Au-delà de sa dimension historique, la maison du Peuple est un bâtiment très sollicité pour l’organisation d’activités politiques (congrès, meetings, réunions) mais aussi culturelles (concerts, festivals, expositions…), selon Rosalie Kaboré, directrice des Equipements sportifs et touristiques, des Loisirs et de la Publicité de la commune de Ouagadougou.
Aujourd’hui, ce lieu présente un état de délabrement et un décor très inquiétants. Des fissures se remarquent sur les bâtiments, les toilettes externes construites depuis plus de 50 ans sont hors d’usage et la toiture, perméable, rend la tenue d’activité dans la salle en période pluvieuse impossible. La peinture dégradée rend la couleur méconnaissable et bien que la maison ait été arrachée au parti au profit de l’Etat depuis plus de 50 ans, on peut encore lire sur le mur « la maison du parti », d’où l’urgence de sa rénovation.
Une urgence que la mairie mesure. A en croire Rosalie Kaboré, une étude sur la réfection a déjà été menée au niveau communal. Actuellement, la mairie est à la phase de mobilisation des ressources pour sauver cette bâtisse devenue plus qu’un symbole de la ville de Ouagadougou.

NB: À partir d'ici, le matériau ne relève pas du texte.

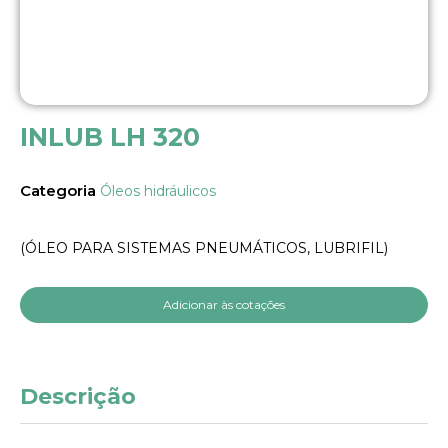
INLUB LH 320
Categoria
Óleos hidráulicos
(ÓLEO PARA SISTEMAS PNEUMÁTICOS, LUBRIFIL)
Adicionar às cotações
Descrição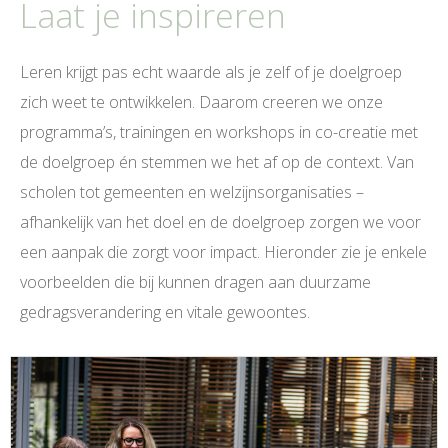
Laat je inspireren
Leren krijgt pas echt waarde als je zelf of je doelgroep
zich weet te ontwikkelen. Daarom creeren we onze
programma’s, trainingen en workshops in co-creatie met
de doelgroep én stemmen we het af op de context. Van
scholen tot gemeenten en welzijnsorganisaties –
afhankelijk van het doel en de doelgroep zorgen we voor
een aanpak die zorgt voor impact. Hieronder zie je enkele
voorbeelden die bij kunnen dragen aan duurzame
gedragsverandering en vitale gewoontes.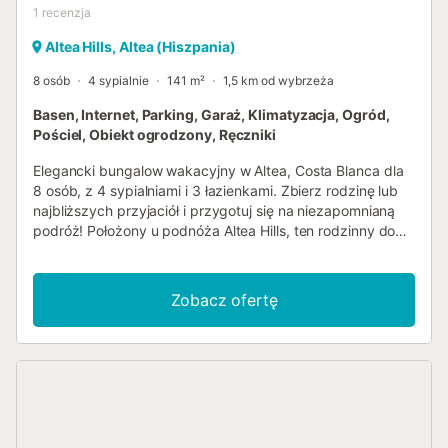
1
recenzja
Altea Hills, Altea (Hiszpania)
8 osób
4 sypialnie
141 m²
1,5 km od wybrzeża
Basen, Internet, Parking, Garaż, Klimatyzacja, Ogród,
Pościel, Obiekt ogrodzony, Ręczniki
Elegancki bungalow wakacyjny w Altea, Costa Blanca dla
8 osób, z 4 sypialniami i 3 łazienkami. Zbierz rodzinę lub
najbliższych przyjaciół i przygotuj się na niezapomnianą
podróż! Położony u podnóża Altea Hills, ten rodzinny dom
"Casa Altea" jest idealnym miejscem na wspaniałe
wakacje. Świeży wystrój i piękne wnętrza. Kuchnia
gourmet i imponujący duży salon będą idealnym miejscem
Zobacz ofertę
do spotkań i relaksu po dniu spędzonym na plaży. W
salonie znajduje się telewizor Smart TV, bezpłatne Wi-Fi
(światłowód), wygodna sofa, klimatyzacja oraz kominek,
który pomoże rozgrzać się wieczorem podczas lektury lub
gry w karty z rodziną. Kuchnia jest wyposażona we
wszystkie niezbędne sprzęty i przybory kuchenne, aby
cieszyć się przyjemnym doznaniem kulinarnym. Wystrój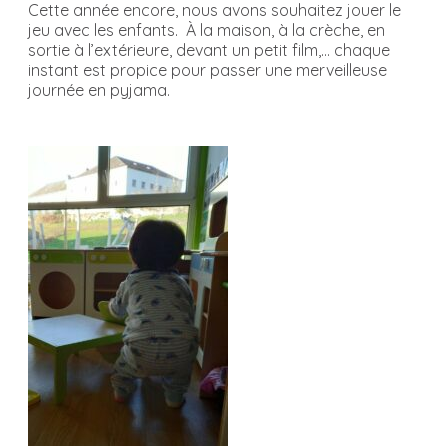
Cette année encore, nous avons souhaitez jouer le
jeu avec les enfants. À la maison, à la crèche, en
sortie à l’extérieure, devant un petit film,… chaque
instant est propice pour passer une merveilleuse
journée en pyjama.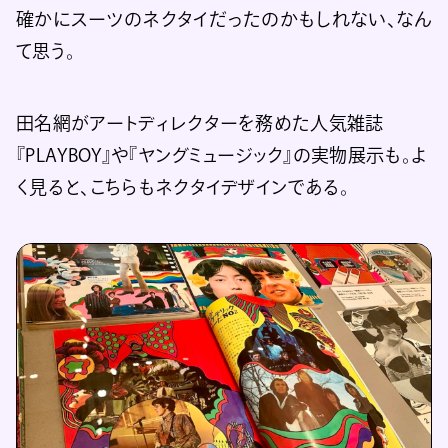
確かにスーツのネクタイだったのかもしれない、なん
て思う。
田名網がアートディレクターを務めた人気雑誌
『PLAYBOY』や『ヤングミュージック』の実物展示も。よ
く見ると、こちらもネクタイデザインである。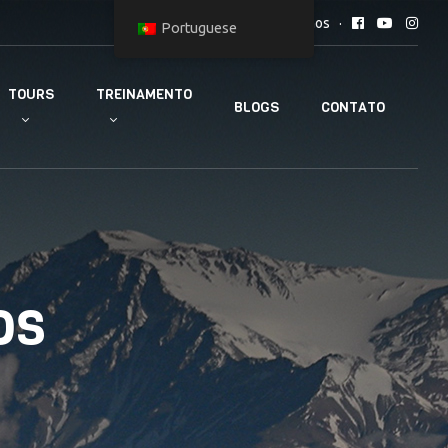
Siga-nos
Portuguese
TOURS
TREINAMENTO
BLOGS
CONTATO
os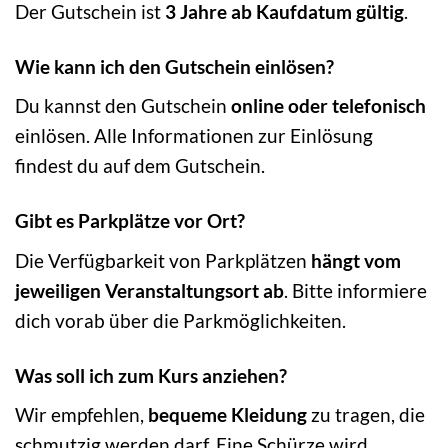
Der Gutschein ist
3 Jahre ab Kaufdatum gültig
.
Wie kann ich den Gutschein einlösen?
Du kannst den Gutschein
online oder telefonisch
einlösen. Alle Informationen zur Einlösung
findest du auf dem Gutschein.
Gibt es Parkplätze vor Ort?
Die Verfügbarkeit von Parkplätzen
hängt vom
jeweiligen Veranstaltungsort ab
. Bitte informiere
dich vorab über die Parkmöglichkeiten.
Was soll ich zum Kurs anziehen?
Wir empfehlen,
bequeme Kleidung
zu tragen, die
schmutzig werden darf. Eine Schürze wird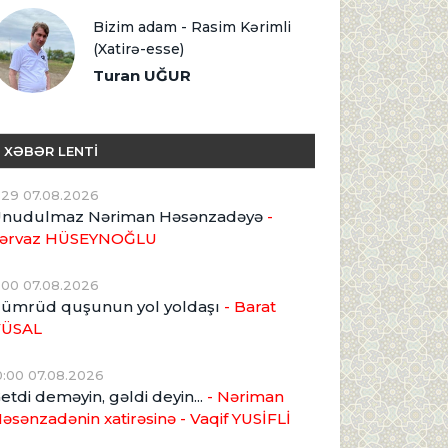
Bizim adam - Rasim Kərimli
(Xatirə-esse)
Turan UĞUR
XƏBƏR LENTİ
1:29 07.08.2026
nudulmaz Nəriman Həsənzadəyə
-
ərvaz HÜSEYNOĞLU
1:00 07.08.2026
ümrüd quşunun yol yoldaşı
- Barat
VÜSAL
0:00 07.08.2026
etdi deməyin, gəldi deyin...
- Nəriman
əsənzadənin xatirəsinə
- Vaqif YUSİFLİ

En rappel, c’est le 18 octobre 1965 que le parti l’Union démocratique voltaïque (UDV), section du Rassemblement démocratique africain (RDA) ,a inauguré le bâtiment qui lui servira de siège dans le centre de Ouagadougou et dont la grandeur était à l’image de ce parti qui se voulait unique au lendemain des indépendances.
Les Ouagavillois découvrent un édifice imposant pouvant contenir 3 000 personnes, un salon d’honneur, deux vastes pavillons, une piste et une cabine technique de retransmission radiophonique, ainsi que des restaurants et bars sur une grande cours qui s’étend sur superficie de 42 000 m². Avec une architecture originale mise en forme par des ingénieurs centrafricains qui ont eu la charge de sa construction, la toiture, coiffée par des persiennes de forme pyramidale, laisse échapper la lumière mais joue aussi un rôle de climatisation naturelle. A l’entrée de l’édifice, deux imposantes statues d’éléphants renvoyant au symbole du RDA et sur le mur l’inscription « Maison du Parti » sont encore visibles aujourd’hui. Mais le parti unique n’aura bénéficié de ce joyau que quelque 5 mois. En effet, le 03 janvier 1966 intervint le soulèvement populaire qui balaya le régime du premier président, Maurice Yaméogo. Les militaires au pouvoir procèdent alors au transfert de l’édifice à l’Etat. Ce, après avoir mené des enquêtes qui indiquent qu’il n’y avait aucune trace de la contribution de l’UDV-RDA à la construction de ce palais.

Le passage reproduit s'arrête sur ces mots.